Visit to the Workshop: A Do It Yourself Identity Management Solution (IdM)

One constraint to implementing third-party identity management solutions is cost. Once the moneychangers see the quote, particularly alongside the deployment timeline, the project is likely exiled to some corporate gulag of no return. Since you will need to conduct significant analysis, documentation and implementation work even with a vendor solution, we can, instead, wander out to the workshop and see if we can cobble together an IdM solution from bits and pieces of controls we might have lying around.However, as with any do-it-yourself project, preparation work must be comprehensive and well-executed or your project will fail.

Based on my experience, here is one path to success:

1) Document every type of user that requires system access.

Recall in an earlier post, that, unless you have compelling reasons to be more expansive, I recommended you minimize the population for which you manage identity to those for whom you expect to provide access to sensitive systems or for whom integrity or non-repudiation must be maintained. Be fairly expansive in your view of what is sensitive, but assume any application that requires a user login, all data stores with non-public data, all servers that host such data, all network devices, the entire development environment, your messaging clients and system logs are all in scope. Do not concern yourself at this time with deciding how to control access to these resources; just determine whose access to them you need to control.

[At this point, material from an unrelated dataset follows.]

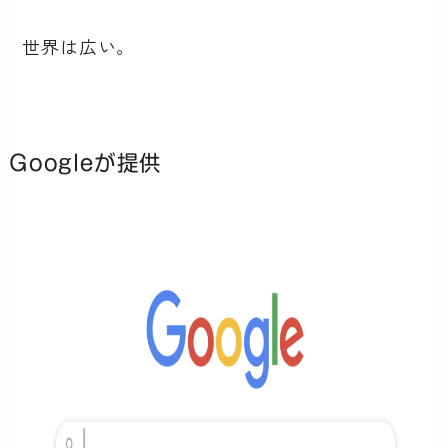
世界は広い。
Googleが提供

2) Document how each of these user types joins the organization.

Depending on the size, geographic dispersal, technical architecture, and many other organizational factors that you must comprehend before starting this exercise, you may identify several varieties of source systems for employees, temp workers, contractors, consultants, affiliates, vendors and others. Identify key business and technical contacts for each system. Ideally, you will already have good working relationships with many as they represent the difference between your success or failure.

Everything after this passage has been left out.